From Today's Tallahassee Democrat:
Don't let Thrasher and FSU bypass the process
State Sen. John Thrasher's initiative to divide the FAMU-FSU College of Engineering into two separate entities is very disquieting and even disheartening. It also arouses feelings of suspicion, especially since it came at the heels of Elmira Magnum's assumption of the presidency of Florida A&M.
Only three days into her presidency, Magnum hardly had time to unpack her boxes much less be adequately prepared to address the important and sensitive issue of "breaking up" three decades of cooperative relationship with Florida State. One would have expected adequate preparation time for such an important decision; this was not the case.
Overall, I find four troubling concerns with the manner in which the separation was initiated through the appropriations process.
* First, it raises suspicion that Thrasher, a seasoned politician for whom I have profound respect, chose to utilize proviso language in the Senate's Appropriations Bill as the vehicle to initiate the separation, instead of amending the existing statute as is routinely done.
In taking this course of legislative action, Thrasher avoided valid analysis and adequate debate on the separation. As a former legislative analyst in the Senate, I am acutely aware that creating new, or amending current legislation, necessitates legislative analysts to provide economic impact analyses which then serve to inform legislative policy decision on the issue.
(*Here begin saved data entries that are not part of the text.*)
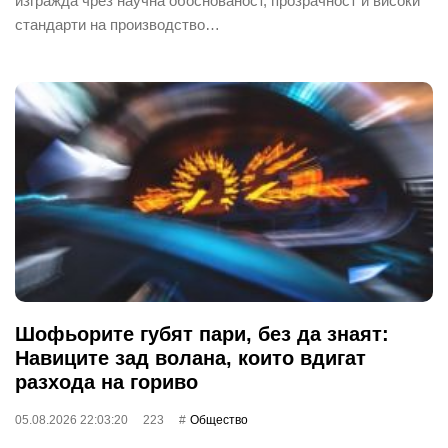
изгражда чрез научна обоснованост, прозрачност и високи
стандарти на производство…
Шофьорите губят пари, без да знаят:
Навиците зад волана, които вдигат
разхода на гориво
05.08.2026 22:03:20
223
Общество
Amending the current statute would have permitted open committee debates and voting at various levels in both the House and Senate as to the merits of the separation.
Is there a fear as to the outcome of these legislative actions? Would the legislators have statutorily authorized and legitimized the establishment of two independent engineering programs no more than two miles apart? In essence, FAMU's engineering program stands to lose legal legitimacy, since neither the current statute nor the current proviso language authorizes a stand-alone program at FAMU.
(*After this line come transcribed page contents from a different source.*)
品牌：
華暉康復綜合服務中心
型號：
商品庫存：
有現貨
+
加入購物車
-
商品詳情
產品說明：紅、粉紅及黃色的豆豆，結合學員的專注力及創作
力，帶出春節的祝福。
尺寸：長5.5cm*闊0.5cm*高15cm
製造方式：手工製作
* Second, where is the voice and authority of FSU's Board of Trustees with regard to the separation initiative? Boards of trustees were established as the governing bodies of individual state universities. Boards not only have the power to employ and dismiss presidents, but they also have the legitimate authority to approve or eliminate academic programs based on the recommendation of the university's president. Thrasher surely knows this process, having served as chair of FSU's BOT. Why was this process not followed in seeking a standalone engineering program?
* Third, FSU Interim President Garnett Stokes said she was not aware of Thrasher's initiative, but that the millions designated for the separation is a "gift" which she accepts.
However, Stokes served as provost, the chief architect of academic programs. Provosts regularly monitor the strengths and weakness of academic programs, yet she cannot say how the cooperative agreement with FAMU negatively impacts her institution.
It is also customary for provosts to recommend changes in academic programs at universities, so why then did Stokes not recommend the change through her Board of Trustees, which is the legitimate body to approve such a change. Since Stokes did not recommend the separation to her BOT for consideration, then she must not have seen the need for a stand-alone college of engineering. In her April 4 statement to the FSU community, Stokes makes claim of FSU's progress through pre-eminent status, yet she failed to say how the joint engineering program hinders the elevation of her university's status. Many would argue that diversity and cooperative programs enhance institutional pre-eminent status.
* Fourth, I would hate to think that a seasoned politician and former BOT chair as Thrasher would seek to usurp the governing authority that resides in the hands of the Board of Governors. It is this body that is vested with the powers, duties and authority "for the operation, regulation, control, management and governance of the whole university system." A primary responsibility of this body is the approval of state universities policies and programs while keeping academic program duplication in check.
It is also this body that evaluates and monitors the efficiency and effectiveness of universities academic programs. Has this body been asked for an objective assessment and recommendation on the FAMU-FSU joint engineering program? Is there some fear that an objective analysis would reveal that it is FAMU that has the legal claim for a stand-alone program, given its designation and recognition as a land grant institution and the evolution and history of engineering programs at such institutions?
Given the overall process and limited discussion on the separation process leads me to this question: If both the individual BOT and the BOG governing powers and decision-making authority can be bypassed, what is truly the purpose of these governing bodies?